WHAT THIS TASK INVOLVES
Report how many lines below contain the word "Сибирская". Write only that number.

SOURCE MATERIAL

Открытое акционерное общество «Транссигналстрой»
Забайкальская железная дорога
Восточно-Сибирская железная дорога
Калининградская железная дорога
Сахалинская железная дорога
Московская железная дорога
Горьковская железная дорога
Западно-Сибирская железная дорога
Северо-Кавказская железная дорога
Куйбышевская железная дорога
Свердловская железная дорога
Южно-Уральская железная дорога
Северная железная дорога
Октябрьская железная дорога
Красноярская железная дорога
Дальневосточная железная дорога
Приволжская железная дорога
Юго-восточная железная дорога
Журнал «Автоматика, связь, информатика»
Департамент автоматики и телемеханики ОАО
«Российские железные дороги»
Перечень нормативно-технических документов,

---

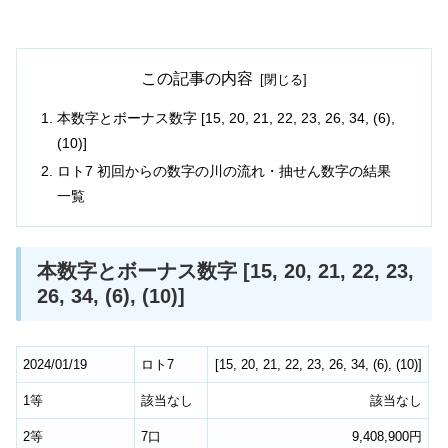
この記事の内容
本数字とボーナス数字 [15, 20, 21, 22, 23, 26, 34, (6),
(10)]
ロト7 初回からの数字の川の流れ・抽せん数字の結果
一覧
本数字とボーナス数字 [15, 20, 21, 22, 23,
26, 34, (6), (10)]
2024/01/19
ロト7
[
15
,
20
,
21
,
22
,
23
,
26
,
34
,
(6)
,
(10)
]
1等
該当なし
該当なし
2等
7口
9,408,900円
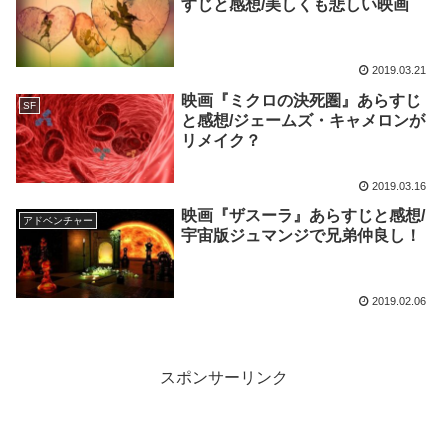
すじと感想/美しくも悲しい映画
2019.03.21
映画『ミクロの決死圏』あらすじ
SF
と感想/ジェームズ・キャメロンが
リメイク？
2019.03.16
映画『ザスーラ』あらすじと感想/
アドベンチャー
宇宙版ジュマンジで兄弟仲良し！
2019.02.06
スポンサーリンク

* * *

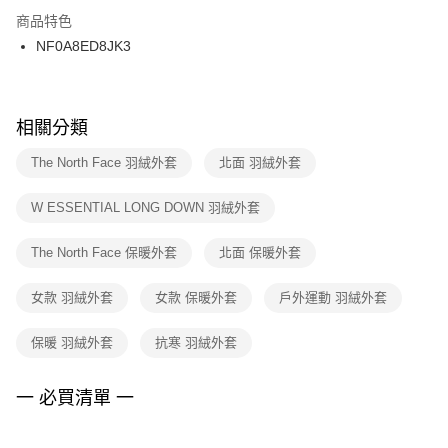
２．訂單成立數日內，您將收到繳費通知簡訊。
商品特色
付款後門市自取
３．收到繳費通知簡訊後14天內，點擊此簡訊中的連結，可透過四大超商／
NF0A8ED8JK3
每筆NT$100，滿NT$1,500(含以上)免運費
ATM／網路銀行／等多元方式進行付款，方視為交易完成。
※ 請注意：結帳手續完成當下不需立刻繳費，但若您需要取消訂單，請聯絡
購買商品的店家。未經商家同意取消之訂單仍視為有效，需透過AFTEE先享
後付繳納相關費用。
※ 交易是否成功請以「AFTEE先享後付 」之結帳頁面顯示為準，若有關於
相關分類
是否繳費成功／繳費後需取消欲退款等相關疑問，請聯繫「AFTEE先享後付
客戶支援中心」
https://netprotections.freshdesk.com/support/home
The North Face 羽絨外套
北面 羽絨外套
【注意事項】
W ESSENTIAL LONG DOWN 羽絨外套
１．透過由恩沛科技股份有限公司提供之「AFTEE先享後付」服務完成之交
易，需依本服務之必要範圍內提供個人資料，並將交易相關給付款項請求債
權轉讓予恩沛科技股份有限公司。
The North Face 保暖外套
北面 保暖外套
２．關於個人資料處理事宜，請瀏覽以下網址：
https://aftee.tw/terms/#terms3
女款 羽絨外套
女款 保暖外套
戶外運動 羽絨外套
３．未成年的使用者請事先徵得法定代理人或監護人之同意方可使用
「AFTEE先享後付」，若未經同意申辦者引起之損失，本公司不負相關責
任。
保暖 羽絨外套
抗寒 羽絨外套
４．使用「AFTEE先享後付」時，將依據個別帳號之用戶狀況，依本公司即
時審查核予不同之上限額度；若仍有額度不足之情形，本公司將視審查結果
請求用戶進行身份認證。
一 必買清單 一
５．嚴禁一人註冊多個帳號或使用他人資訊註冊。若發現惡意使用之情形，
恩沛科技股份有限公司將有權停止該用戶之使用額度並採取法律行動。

RESULT OF THE EXERCISE
2